One would think that relics went out of style following Martin Luther and the Protestant reformation in the 16th century, but the veneration of relics continues well into the beginning of the 21st century. Of course, modern church people are quick to point out that these relics or the physical remains of a holy person should not be considered miraculous; neither should they be worshipped as the practice borders on superstition. At best, relics are souvenirs of a saintly life. They can be: first-class relics, meaning a piece of the saint’s body (e.g., bone, skin, hair, blood); second-class relics, meaning objects closely associated, often physically, with a saint, like clothing or other personal effects; and third-class relics, meaning objects that have been touched onto a first-class relic (e.g., a piece of cloth rubbed on the bones of a saint or laid on a saint’s tomb).

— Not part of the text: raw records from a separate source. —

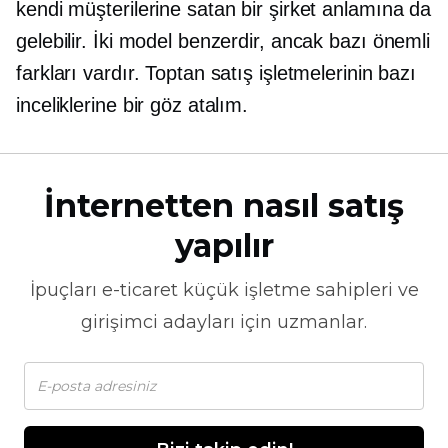
kendi müşterilerine satan bir şirket anlamına da
gelebilir. İki model benzerdir, ancak bazı önemli
farkları vardır. Toptan satış işletmelerinin bazı
inceliklerine bir göz atalım.
İnternetten nasıl satış
yapılır
İpuçları
e-ticaret
küçük işletme sahipleri ve
girişimci adayları için uzmanlar.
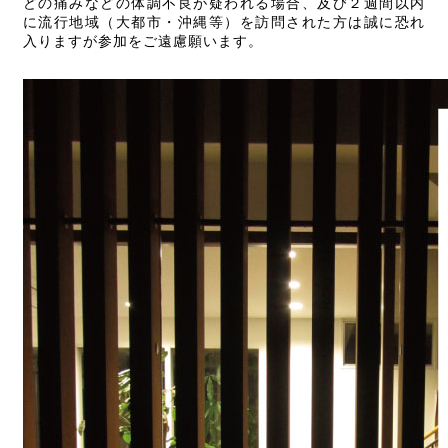
どの痛みなどの体調不良が疑われる場合、及び２週間以内
に流行地域（大都市・沖縄等）を訪問された方は誠に恐れ
入りますが参加をご遠慮願います。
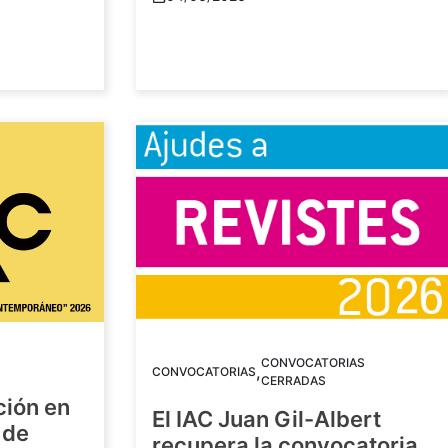
CONVOCATORIAS
,
CONVOCATORIAS
CERRADAS
ción en
El IAC Juan Gil-Albert
 de
recupera la convocatoria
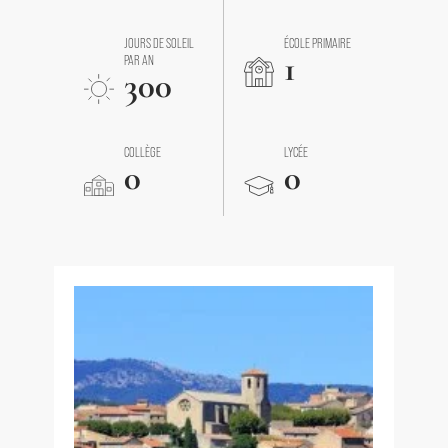
JOURS DE SOLEIL
ÉCOLE PRIMAIRE
1
PAR AN
300
COLLÈGE
LYCÉE
0
0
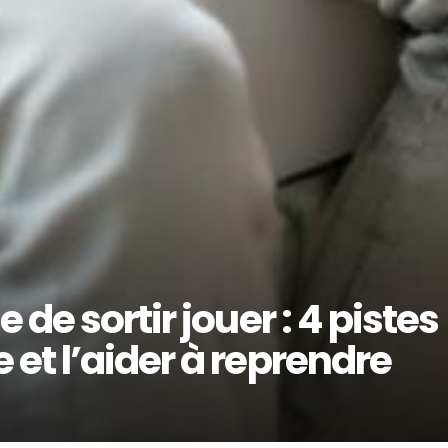
de sortir jouer : 4 pistes
et l’aider à reprendre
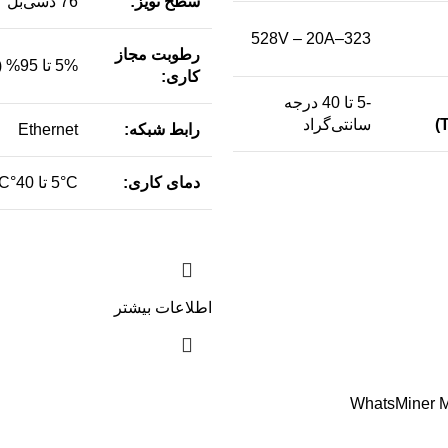
سطح نویز:
76 دسی‌بل
323–528V – 20A
رطوبت مجاز
5% تا 95% (بدون تراکم)
کاری:
-5 تا 40 درجه
سانتی‌گراد
رابط شبکه:
Ethernet
دمای کاری:
5°C تا 40°C
اطلاعات بیشتر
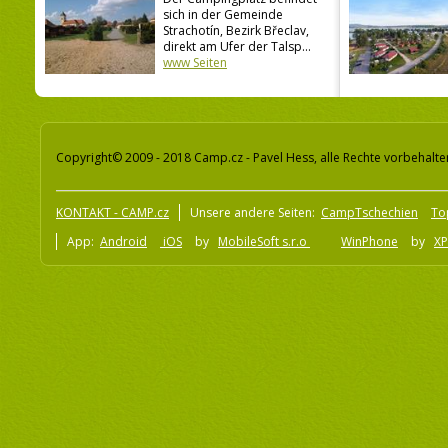
sich in der Gemeinde
Strachotín, Bezirk Břeclav,
direkt am Ufer der Talsp...
www Seiten
Copyright© 2009 - 2018 Camp.cz - Pavel Hess, alle Rechte vorbehalte
KONTAKT - CAMP.cz
Unsere andere Seiten:
CampTschechien
To
App:
Android
iOS
by
MobileSoft s.r.o
WinPhone
by
XP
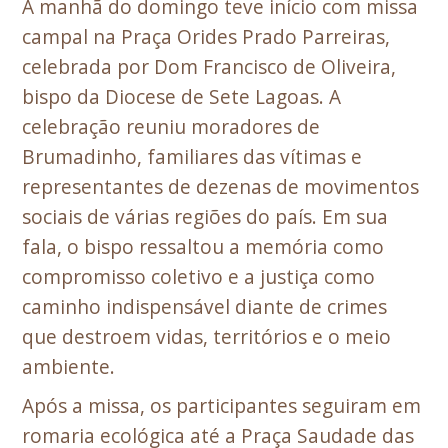
A manhã do domingo teve início com missa
campal na Praça Orides Prado Parreiras,
celebrada por Dom Francisco de Oliveira,
bispo da Diocese de Sete Lagoas. A
celebração reuniu moradores de
Brumadinho, familiares das vítimas e
representantes de dezenas de movimentos
sociais de várias regiões do país. Em sua
fala, o bispo ressaltou a memória como
compromisso coletivo e a justiça como
caminho indispensável diante de crimes
que destroem vidas, territórios e o meio
ambiente.
Após a missa, os participantes seguiram em
romaria ecológica até a Praça Saudade das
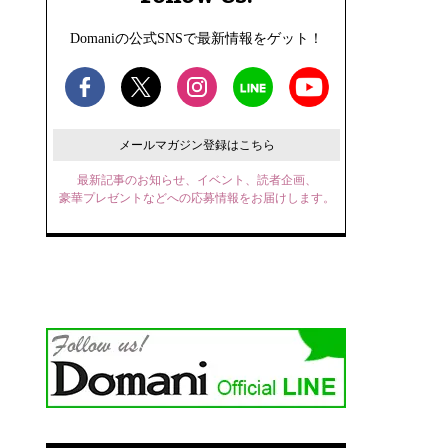
Domaniの公式SNSで最新情報をゲット！
メールマガジン登録はこちら
最新記事のお知らせ、イベント、読者企画、
豪華プレゼントなどへの応募情報をお届けします。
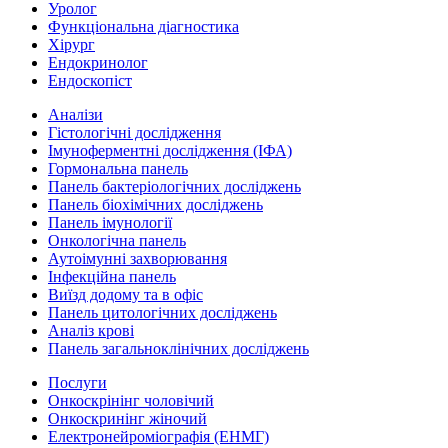
Уролог
Функціональна діагностика
Хірург
Ендокринолог
Ендоскопіст
Аналізи
Гістологічні дослідження
Імуноферментні дослідження (ІФА)
Гормональна панель
Панель бактеріологічних досліджень
Панель біохімічних досліджень
Панель імунології
Онкологічна панель
Аутоімунні захворювання
Інфекційна панель
Виїзд додому та в офіс
Панель цитологічних досліджень
Аналіз крові
Панель загальноклінічних досліджень
Послуги
Онкоскрінінг чоловічий
Онкоскринінг жіночий
Електронейроміографія (ЕНМГ)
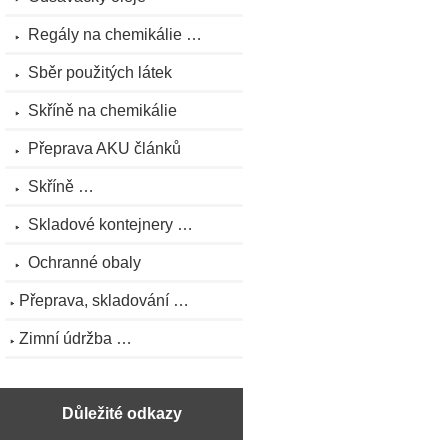
Regály na chemikálie …
Sběr použitých látek
Skříně na chemikálie
Přeprava AKU článků
Skříně …
Skladové kontejnery …
Ochranné obaly
Přeprava, skladování …
Zimní údržba …
Důležité odkazy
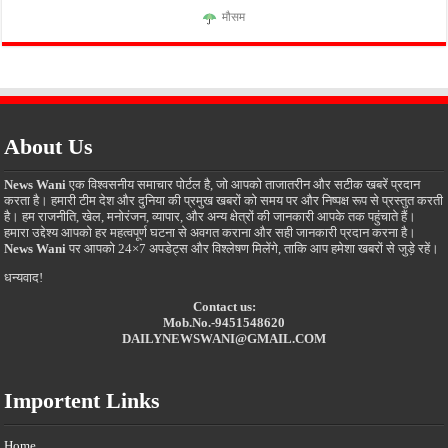
मौसम
About Us
News Wani
एक विश्वसनीय समाचार पोर्टल है, जो आपको ताजातरीन और सटीक खबरें प्रदान
करता है। हमारी टीम देश और दुनिया की प्रमुख खबरों को समय पर और निष्पक्ष रूप से प्रस्तुत करती
है। हम राजनीति, खेल, मनोरंजन, व्यापार, और अन्य क्षेत्रों की जानकारी आपके तक पहुंचाते हैं।
हमारा उद्देश्य आपको हर महत्वपूर्ण घटना से अवगत कराना और सही जानकारी प्रदान करना है।
News Wani
पर आपको 24×7 अपडेट्स और विश्लेषण मिलेंगे, ताकि आप हमेशा खबरों से जुड़े रहें।
धन्यवाद!
Contact us:
Mob.No.-9451548620
DAILYNEWSWANI@GMAIL.COM
Importent Links
Home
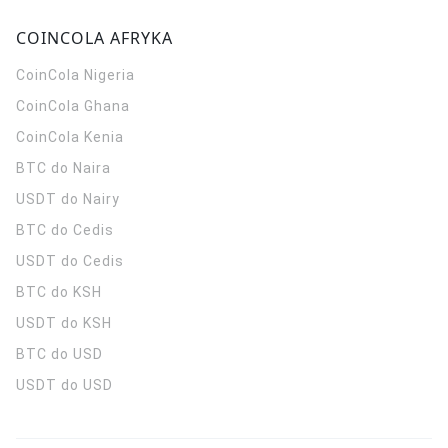
COINCOLA AFRYKA
CoinCola
Nigeria
CoinCola
Ghana
CoinCola
Kenia
BTC do Naira
USDT do Nairy
BTC do Cedis
USDT do Cedis
BTC do KSH
USDT do KSH
BTC do USD
USDT do USD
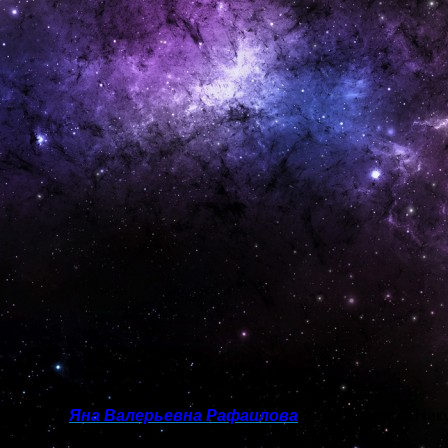
ихолог —
Яна Валерьевна Рафаилова
(по программе Ник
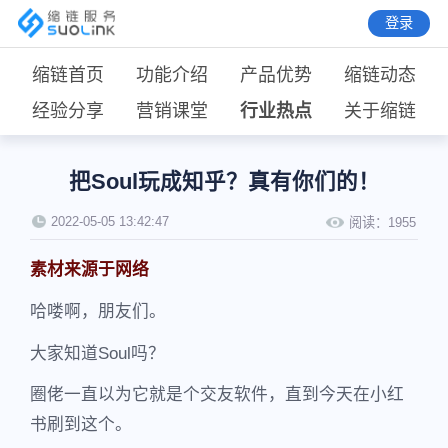
登录
缩链首页
功能介绍
产品优势
缩链动态
经验分享
营销课堂
行业热点
关于缩链
把Soul玩成知乎？真有你们的！
2022-05-05 13:42:47
阅读：
1955
素材来源于网络
哈喽啊，朋友们。
大家知道Soul吗？
圈佬一直以为它就是个交友软件，直到今天在小红
书刷到这个。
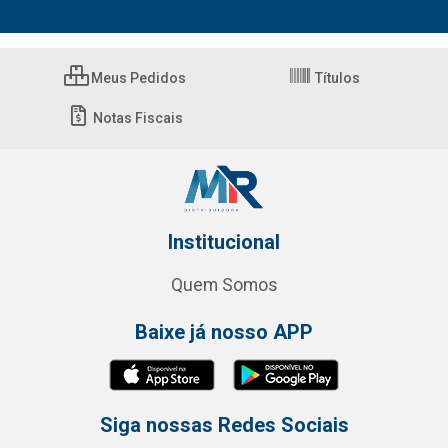
Meus Pedidos
Títulos
Notas Fiscais
Institucional
Quem Somos
Baixe já nosso APP
Siga nossas Redes Sociais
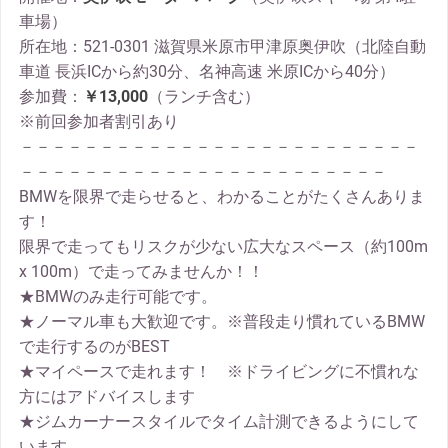
車場）
所在地：521-0301 滋賀県米原市甲津原奥伊吹（北陸自動
車道 長浜ICから約30分、名神高速 米原ICから40分）
参加費：
￥13,000
（ランチ含む）
※前回参加者割引あり
－－－－－－－－－－－－－－－－－－－－－－－－－
－－－－－－－－－－－－－－－－－－－－－－－
BMWを限界で走らせると、わかることがたくさんありま
す！
限界で走ってもリスクが少ない広大なスペース（約100m
x 100m）で走ってみませんか！！
★BMWのみ走行可能です。
★ノーマル車も大歓迎です。※普段走り慣れているBMW
で走行するのがBEST
★マイペースで走れます！ ※ドライビングに不慣れな
方にはアドバイスします
★ジムカーナースタイルでタイム計測できるようにして
います。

As a historian I have always been fascinated by relics. In my past life as a Benedictine monk, when visiting other monasteries, I would ask to see their relic cabinet. One of my memorable experiences was in an English monastery with the keeper of relics. He had written a standard reference work on saints. “What do you want to see?” he asked. Before I could ask for the catalogue, he offered to show me a piece of the manger where Christ lay, a piece of St. Joseph’s underwear, a piece of the banner that St. George carried when he slew the dragon, and milk of the Virgin Mary. As a historian himself he could read the skepticism in my eyes, and I wonder if he was just trying to make me laugh. So he opened large drawers and brought out a whole set of garments that once belonged to Pius IX, everything from a mitre down to those specially made red shoes. As I admired this bit of physical history that lay before me, he asked, “Would you like to try it on?” I politely declined scared that lightning would strike me down if I accepted the tempting offer.
In other monasteries the relics were kept in reliquaries of gold and silver, ornamented by precious stones. These reliquaries sometimes took on the shape of the relic itself. For instance, if it was bone from a foot, then the reliquary was in the shape of a foot. I have seen reliquaries that contained arms and heads. One contained a tangled vine, which was the Crown of Thorns before all the thorns were taken away. Some reliquaries come in the form of a cross because they contain pieces from the True Cross, but nothing beats a gold reliquary in France that once held the foreskin of Christ. The relic has since disappeared. But that is not a problem because there were about a dozen churches in medieval Europe that all claimed to have the holy foreskin.
Relics, like royal wedding souvenirs, are pieces of history, remnants of memory. Whether they become objects that bring about health, happiness, safety, or a winning lotto number—now, that really depends on your faith.